▶ _Exercise prompt_:
Throughout the listing below, show every line in which "Deum" occurs.

● ● ● ● ●

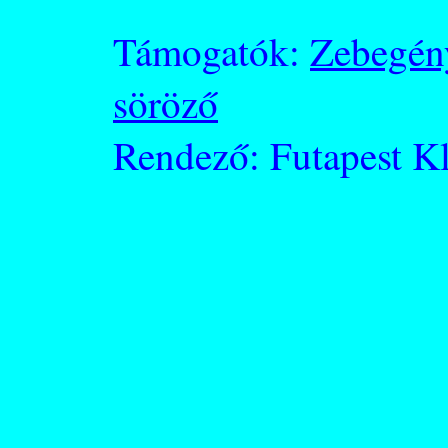
Támogatók:
Zebegén
söröző
Rendező: Futapest K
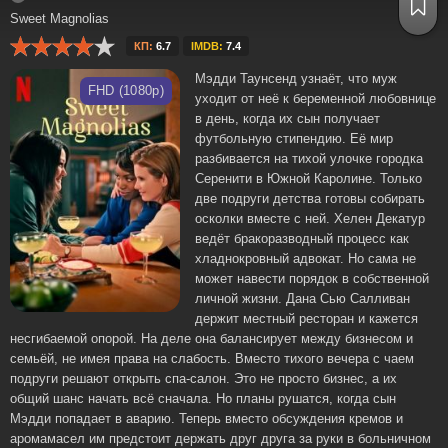
Sweet Magnolias
КП:
6.7
IMDB:
7.4
Мэдди Таунсенд узнаёт, что муж
FHD (1080p)
уходит от неё к беременной любовнице
в день, когда их сын получает
футбольную стипендию. Её мир
разбивается на тихой улочке городка
Серенити в Южной Каролине. Только
две подруги детства готовы собирать
осколки вместе с ней. Хелен Декатур
ведёт бракоразводный процесс как
хладнокровный адвокат. Но сама не
может навести порядок в собственной
личной жизни. Дана Сью Салливан
держит местный ресторан и кажется
несгибаемой опорой. На деле она балансирует между бизнесом и
семьёй, не имея права на слабость. Вместо тихого вечера с чаем
подруги решают открыть спа-салон. Это не просто бизнес, а их
общий шанс начать всё сначала. Но планы рушатся, когда сын
Мэдди попадает в аварию. Теперь вместо обсуждения кремов и
аромамасел им предстоит держать друг друга за руки в больничном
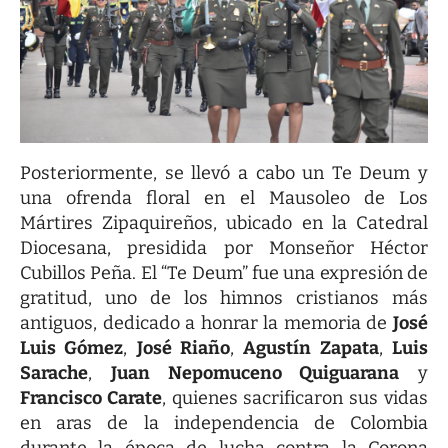
Posteriormente, se llevó a cabo un Te Deum y
una ofrenda floral en el Mausoleo de Los
Mártires Zipaquireños, ubicado en la Catedral
Diocesana, presidida por Monseñor Héctor
Cubillos Peña. El “Te Deum” fue una expresión de
gratitud, uno de los himnos cristianos más
antiguos, dedicado a honrar la memoria de
José
Luis Gómez
,
José Riaño
,
Agustín Zapata
,
Luis
Sarache
,
Juan Nepomuceno Quiguarana
y
Francisco Carate
, quienes sacrificaron sus vidas
en aras de la independencia de Colombia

● ● ● ● ●

▶ _Exercise result_:
Posteriormente, se llevó a cabo un Te Deum y
Cubillos Peña. El “Te Deum” fue una expresión de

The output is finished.